Starting today, more than 80 types of retail businesses, including doctors, lawyers, and street food vendors, must also accept plastic money in line with a decree issued by the finance ministry in June in a wider effort to fight tax evasion.

No issues should have been expected as most businesses these days accept plastic money – a lot that resisted were forced to do so because of the Covid pandemic – but certain sectors were already voicing concerns, seeking to be exempted from the decree.

According to a finance ministry statement, existing service and retail sector businesses should have complied within three months from the day the decree is published; today.

These include, but are not limited to, law firms, accounting offices, hospitals, dentists, and businesses specialising in general and specialist medical professions, dining, entertainment and leisure facilities as well as hairdressing salons.

In addition, businesses providing motor vehicle repair services, plumbers and air conditioning installations as well as all retail businesses must comply.

Camping facilities, caterers, and mobile canteens were also included.

Upon enforcement of the decree, businesses and entities must clearly inform customers that they accept payment by cards.

That does not mean these businesses cannot transact with cash – but that they will be required to also offer the alternative of card payments.

Povek, the umbrella union of craftsmen and shop owners, said the decision was positive but at the same time it expressed some reservations.

“It is a positive measure as regards tax evasion and transaction security,” Povek head Stephanos Koursaris said. It will also help save time as entrepreneurs may not need to make frequent trips to the bank.

Povek, however, wants businesses not registered with VAT to be exempted possibly in addition to certain products with minimal profit margins sold in convenience stores.

Koursaris said they did get in touch with the finance ministry three months ago, but they did not receive any response.

Head of one of two convenience store associations Spyros Xinaris said parliament voted the law last year without asking them for their views.

He said most outlets in their sector already accepted plastic money so installation of a terminal was not the issue.

Their problem is that the decree mandated acceptance of a card irrespective of the amount to be paid.

That would be a problem for them when it comes to cigarettes, newspapers, and phone cards, whose prices are set, and the profit margin is minimal.

Xinaris said a convenience store owner currently pays €17.5 per week to the press distributor and makes a profit of around €15, though that depends on the number of newspapers sold.

“They will force kiosk owners to break the law,” he said. Most kiosks currently refuse to accept cards for cigarettes, newspapers, and phone cards, or set a minimum purchase amount or tell buyers to cover the processing fee so that their slim profit remains intact.

Xinaris said they want kiosks to be allowed to refuse a card payment if the margin is small.

Charges depend on the type of card, the banks, and the processing company.

The decree has prompted a rise in demand for POS terminals over and above the rush caused by the pandemic and the need for contactless payments.

RCB, the only Acquirer Bank in Cyprus offering payment processing solutions, told the Sunday Mail that “indeed there is an increased interest for RCB Bank’s digital products and services especially in regard to Merchant Acquiring Services for accepting card payments by corporate clients, merchants and other professionals in view of the new decree.”

The bank said it has seen an overall turn to digital payments following the pandemic due to the need to stay home and interact remotely.

Fees and charges would depend on the size of the business, its turnover, whether it is already an RCB client, and so on.

RCB said it offers tailored payment solutions and customised packages with unique features and services for POS or e-commerce purposes.

Lawyers, widely held by the public as being among the worst tax evaders, together with doctors, must also install POS terminals.

One Limassol firm said they already have a terminal although only between 10 per cent and 20 per cent of their revenue came from card payments.
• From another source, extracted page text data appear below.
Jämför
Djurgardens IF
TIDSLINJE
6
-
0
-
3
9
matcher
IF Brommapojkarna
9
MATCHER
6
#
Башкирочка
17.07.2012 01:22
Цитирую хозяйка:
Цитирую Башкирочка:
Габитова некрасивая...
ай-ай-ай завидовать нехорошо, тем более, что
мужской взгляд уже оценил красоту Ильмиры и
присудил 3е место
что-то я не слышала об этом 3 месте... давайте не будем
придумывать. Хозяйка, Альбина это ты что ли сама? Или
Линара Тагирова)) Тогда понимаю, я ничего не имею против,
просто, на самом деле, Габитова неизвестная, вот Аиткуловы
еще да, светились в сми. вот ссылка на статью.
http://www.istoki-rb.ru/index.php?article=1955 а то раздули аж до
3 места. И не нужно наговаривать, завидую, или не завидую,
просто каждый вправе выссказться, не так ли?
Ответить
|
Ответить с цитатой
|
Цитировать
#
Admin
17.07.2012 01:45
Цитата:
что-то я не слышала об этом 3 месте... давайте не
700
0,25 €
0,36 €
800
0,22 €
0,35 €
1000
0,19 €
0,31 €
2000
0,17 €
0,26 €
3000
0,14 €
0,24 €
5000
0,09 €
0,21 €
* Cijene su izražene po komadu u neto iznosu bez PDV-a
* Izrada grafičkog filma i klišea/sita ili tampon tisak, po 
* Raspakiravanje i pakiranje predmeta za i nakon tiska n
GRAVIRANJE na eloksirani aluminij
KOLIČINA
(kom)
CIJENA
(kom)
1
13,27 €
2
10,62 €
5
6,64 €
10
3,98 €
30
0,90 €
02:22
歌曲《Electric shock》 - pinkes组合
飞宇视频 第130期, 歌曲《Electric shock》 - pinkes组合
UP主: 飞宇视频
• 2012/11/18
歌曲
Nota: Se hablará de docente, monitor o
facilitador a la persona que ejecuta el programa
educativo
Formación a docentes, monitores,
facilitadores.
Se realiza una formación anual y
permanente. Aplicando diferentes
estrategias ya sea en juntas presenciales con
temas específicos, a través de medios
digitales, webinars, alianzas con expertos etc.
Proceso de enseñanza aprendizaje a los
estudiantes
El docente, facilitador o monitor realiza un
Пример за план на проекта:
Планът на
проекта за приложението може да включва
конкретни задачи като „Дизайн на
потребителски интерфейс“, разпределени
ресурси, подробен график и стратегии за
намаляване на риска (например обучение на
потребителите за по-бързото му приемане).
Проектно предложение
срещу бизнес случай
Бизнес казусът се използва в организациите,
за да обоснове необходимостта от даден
“It is not worth it but ok,” one of the partners said.

They are currently charged 1.95 per cent by the processing company but in light of the decree, the Bar association has struck a deal with the biggest processing company JCC, for a 0.85 per cent rate.
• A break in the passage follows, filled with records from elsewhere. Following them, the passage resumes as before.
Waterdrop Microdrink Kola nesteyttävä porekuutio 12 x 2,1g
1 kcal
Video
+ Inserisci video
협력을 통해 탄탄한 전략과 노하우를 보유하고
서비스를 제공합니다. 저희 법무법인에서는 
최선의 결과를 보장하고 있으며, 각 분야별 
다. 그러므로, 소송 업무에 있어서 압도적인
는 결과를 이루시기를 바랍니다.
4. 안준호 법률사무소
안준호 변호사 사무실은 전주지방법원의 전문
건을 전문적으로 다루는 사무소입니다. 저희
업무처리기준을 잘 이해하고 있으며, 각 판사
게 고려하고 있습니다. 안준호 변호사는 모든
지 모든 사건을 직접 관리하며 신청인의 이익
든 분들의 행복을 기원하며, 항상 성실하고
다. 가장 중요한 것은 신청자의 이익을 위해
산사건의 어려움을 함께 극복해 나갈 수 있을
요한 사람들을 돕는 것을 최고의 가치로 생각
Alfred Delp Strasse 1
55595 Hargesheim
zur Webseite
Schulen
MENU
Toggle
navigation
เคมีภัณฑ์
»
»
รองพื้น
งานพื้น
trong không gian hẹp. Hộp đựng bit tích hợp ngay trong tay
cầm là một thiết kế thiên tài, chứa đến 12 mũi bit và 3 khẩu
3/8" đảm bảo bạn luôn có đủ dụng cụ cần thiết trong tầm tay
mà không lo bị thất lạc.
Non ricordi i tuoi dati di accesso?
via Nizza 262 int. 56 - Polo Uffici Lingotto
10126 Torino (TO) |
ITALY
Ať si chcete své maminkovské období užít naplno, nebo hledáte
A defiant street food vendor however, said he will not get one and did not expect the authorities to seriously crack down on those who don’t.

Finance ministry tax officer Irini Ioannou however said they did not plan to start inspections right away and noted that failure to comply could fetch a fine of up to €2,000.
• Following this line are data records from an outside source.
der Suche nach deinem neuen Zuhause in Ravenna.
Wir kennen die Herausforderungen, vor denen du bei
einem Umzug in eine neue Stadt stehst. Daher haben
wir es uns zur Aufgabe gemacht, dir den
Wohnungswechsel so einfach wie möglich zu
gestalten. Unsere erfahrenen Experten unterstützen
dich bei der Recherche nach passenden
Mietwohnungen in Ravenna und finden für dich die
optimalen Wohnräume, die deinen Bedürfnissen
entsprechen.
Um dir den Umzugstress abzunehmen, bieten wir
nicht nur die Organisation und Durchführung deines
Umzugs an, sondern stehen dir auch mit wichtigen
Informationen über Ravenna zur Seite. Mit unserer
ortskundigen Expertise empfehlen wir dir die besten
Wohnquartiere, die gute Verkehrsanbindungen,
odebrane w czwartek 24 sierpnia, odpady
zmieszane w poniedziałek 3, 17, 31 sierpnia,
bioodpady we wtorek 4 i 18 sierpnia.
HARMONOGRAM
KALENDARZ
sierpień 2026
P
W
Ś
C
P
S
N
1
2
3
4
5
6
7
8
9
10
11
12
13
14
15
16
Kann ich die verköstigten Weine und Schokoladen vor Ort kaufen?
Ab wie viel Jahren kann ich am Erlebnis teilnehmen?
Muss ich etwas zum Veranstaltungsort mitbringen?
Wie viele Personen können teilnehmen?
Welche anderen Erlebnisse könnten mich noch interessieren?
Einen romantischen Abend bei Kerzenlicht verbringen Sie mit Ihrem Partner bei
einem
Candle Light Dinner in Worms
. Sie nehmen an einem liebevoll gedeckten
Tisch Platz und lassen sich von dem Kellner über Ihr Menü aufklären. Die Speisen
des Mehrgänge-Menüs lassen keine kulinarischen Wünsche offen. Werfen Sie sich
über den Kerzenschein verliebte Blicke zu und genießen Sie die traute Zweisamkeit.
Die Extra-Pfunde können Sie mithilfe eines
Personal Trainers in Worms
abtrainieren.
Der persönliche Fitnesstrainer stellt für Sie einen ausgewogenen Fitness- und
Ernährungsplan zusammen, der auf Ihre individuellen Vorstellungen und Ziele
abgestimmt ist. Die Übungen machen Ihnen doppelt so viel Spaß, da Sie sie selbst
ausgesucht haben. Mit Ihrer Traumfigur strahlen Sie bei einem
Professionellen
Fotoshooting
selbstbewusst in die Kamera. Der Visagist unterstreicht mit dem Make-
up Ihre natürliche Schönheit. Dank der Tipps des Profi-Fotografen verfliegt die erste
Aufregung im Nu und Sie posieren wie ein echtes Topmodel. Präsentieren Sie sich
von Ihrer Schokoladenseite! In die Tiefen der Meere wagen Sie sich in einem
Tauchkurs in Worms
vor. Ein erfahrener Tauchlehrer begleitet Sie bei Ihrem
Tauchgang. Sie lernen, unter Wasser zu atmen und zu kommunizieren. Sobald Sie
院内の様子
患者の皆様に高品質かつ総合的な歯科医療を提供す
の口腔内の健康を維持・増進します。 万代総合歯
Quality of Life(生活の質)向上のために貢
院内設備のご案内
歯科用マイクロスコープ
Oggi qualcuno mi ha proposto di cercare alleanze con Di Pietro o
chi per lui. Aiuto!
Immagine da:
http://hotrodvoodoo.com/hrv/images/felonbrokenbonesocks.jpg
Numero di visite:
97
Offenders could get off with 50 per cent of a fine if they show proof that they have installed a POS in the meantime, she said. However, for any appeals to be heard, a business must pay the fine first.

If they win the appeal, the fine will be refunded. If not, they can always seek recourse at the administrative court.

The court is not where convenience store owners are going though. Having contacted the chairperson of the House finance committee, Xinaris hopes they will soon be given the chance to air their grievances in the right place and possibly succeed in reversing certain provisions of the decree.